The Climatic Consequences of Nuclear War - Steven Starr in the Bulletin of the Atomic Scientists [link]

  • Although the ongoing Nuclear Posture Review is supposed to include all aspects of the strategy and doctrine that govern the use of U.S. nuclear weapons, it once again will not consider one crucial question: What would be the long-term consequences to Earth's environment if the U.S. nuclear arsenal were detonated during a conflict?
  • This isn't a question to be avoided. Recent scientific studies have found that a war fought with the deployed U.S. and Russian nuclear arsenals would leave Earth virtually uninhabitable. 
  • Similarly, in the January Scientific American, Alan Robock and Brian Toon, the foremost experts on the climatic impact of nuclear war, warn that the environmental consequences of a "regional" nuclear war would cause a global famine that could kill one billion people.  Their article, "Local Nuclear War: Global Suffering,"  predicts that the detonation of 100 15-kiloton nuclear weapons in Indian and Pakistani megacities would create urban firestorms that would loft 5 million tons of thick, black smoke above cloud level. (This smoke would engulf the entire planet within 10 days.) 
  • Regardless of how "safe from use" U.S. and Russian nuclear weapons are considered to be, they still could wipe out humanity. Thus, the recognition by Washington that its nuclear arsenal, if used in conflict, will make the whole world--including all of its territory--uninhabitable, is long overdue.

Reports Shine Light on Nuclear Weapons Vigilance - Walter Pincus in the Washington Post [link]

  • While public attention is focused on a new arms-control treaty between Russia and the United States, the slow, dull work of keeping nuclear warheads and weapons-grade uranium and plutonium protected from terrorists goes on almost unnoticed.
  • But two new reports have shed light on the subject. A fascinating study on China's system of securing its nuclear weapons was published last week.

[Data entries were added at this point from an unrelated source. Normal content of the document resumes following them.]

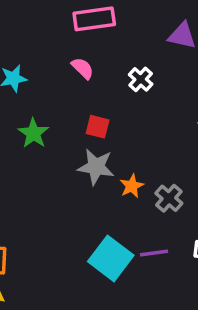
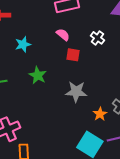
red square: (98, 127) -> (73, 55), moved
orange star: (132, 186) -> (100, 114), moved

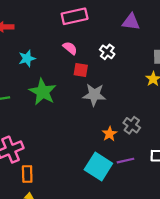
green star: (38, 75) -> (43, 92), size x1.4
gray star: (76, 92) -> (94, 95), moved

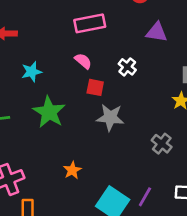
gray cross: (132, 125) -> (162, 144), moved
orange star: (110, 134) -> (72, 170), moved
purple line: (125, 161) -> (145, 197), turned -49

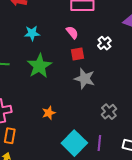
red square: (95, 87) -> (77, 54), turned -32
gray cross: (162, 144) -> (109, 112), moved
purple line: (145, 197) -> (99, 143), turned -35

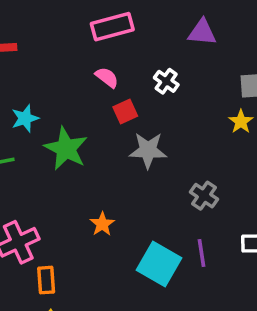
cyan star: (32, 33) -> (25, 118), moved

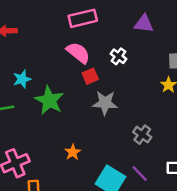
pink semicircle: (107, 77) -> (78, 53), size x1.5
purple line: (202, 253) -> (140, 173), turned -36

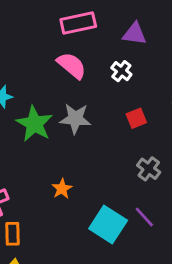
purple triangle: (144, 24) -> (135, 34), moved
red square: (90, 76) -> (136, 118), moved
gray star: (105, 103) -> (75, 119), moved

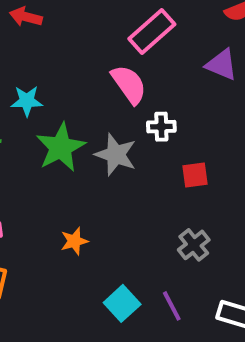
pink rectangle: (78, 23) -> (152, 31), turned -44
white cross: (121, 71) -> (161, 127), moved, turned 36
cyan square: (108, 225) -> (122, 303), size x0.7

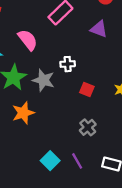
pink semicircle: (129, 84) -> (28, 40), moved
red square: (195, 175) -> (87, 90), turned 32
orange star: (74, 241) -> (23, 113), moved, size x1.5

Two days earlier, an update on the multiyear U.S. effort to secure Russian nuclear sites, and those of other countries, was presented to the House Appropriations subcommittee on energy and water, which has jurisdiction over funding for the U.S. nuclear weapons complex.

Funding the Fight Against Nuclear Terrorism - Kenneth Luongo in Stimson Center's Budget Insight [link]

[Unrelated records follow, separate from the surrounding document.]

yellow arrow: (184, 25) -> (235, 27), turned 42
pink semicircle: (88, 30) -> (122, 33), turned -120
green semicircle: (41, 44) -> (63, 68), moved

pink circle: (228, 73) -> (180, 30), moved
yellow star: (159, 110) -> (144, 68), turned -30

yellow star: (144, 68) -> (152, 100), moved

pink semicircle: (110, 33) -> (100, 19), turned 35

  • Just about a year ago, President Obama made a very bold pledge to “secure all vulnerable nuclear materials around the world within four years” in order to prevent a nuclear terrorist attack.
  • This year, in the State of the Union address, the President restated his four year objective and received a bipartisan standing ovation – rare for that event. He then submitted a budget for 2011 that was $320 million over the FY10 budget for this agenda and forecast growth in the coming years for key programs run by the National Nuclear Security Administration (NNSA). But is this more robust budget adequate to meet the President’s objective?
  • At the end of the day the President’s four year goal is unlikely to be met in the timeframe he has endorsed for budgetary, bureaucratic, and diplomatic reasons. But, incrementally funding the fight against nuclear terrorism is a prescription for making it more likely rather than reducing its likelihood. If it occurs, the cost of the response will dwarf the cost of its inadequately funded prevention.

Air Force Thinkers: A Lot of Nukes Overrated - Nukes of Hazard [link]

  • What’s gotten into the Air Force lately? First there was this December 2009 report from the Air Force Association’s Mitchell Institute for Airpower Studies calling for a bomberless dyad.
  • Now, in an article in the latest issues of Strategic Studies Quarterly co-authored with two professors from Maxwell Air Force Base in Alabama, Col B. Chance Saltzman, chief, Strategic Plans and Policy Division, Headquarters Air Force, calls for significant reductions in the size of the U.S. nuclear stockpile.
  • Saltzman et al, argue that such a force could be maintained on a triad of 100 single-warhead Minuteman III ICBMs, 192 de-MIRVed Trident D-5 SLBMs on 12 Ohio class submarines, and ALCMs to be deployed on 19 B-2s. Apart from calling for a triad of counterforce and countervalue weapons, the article mostly ignores the other specific details of deterrence that have consumed so much energy in the context of the ongoing Nuclear Posture Review.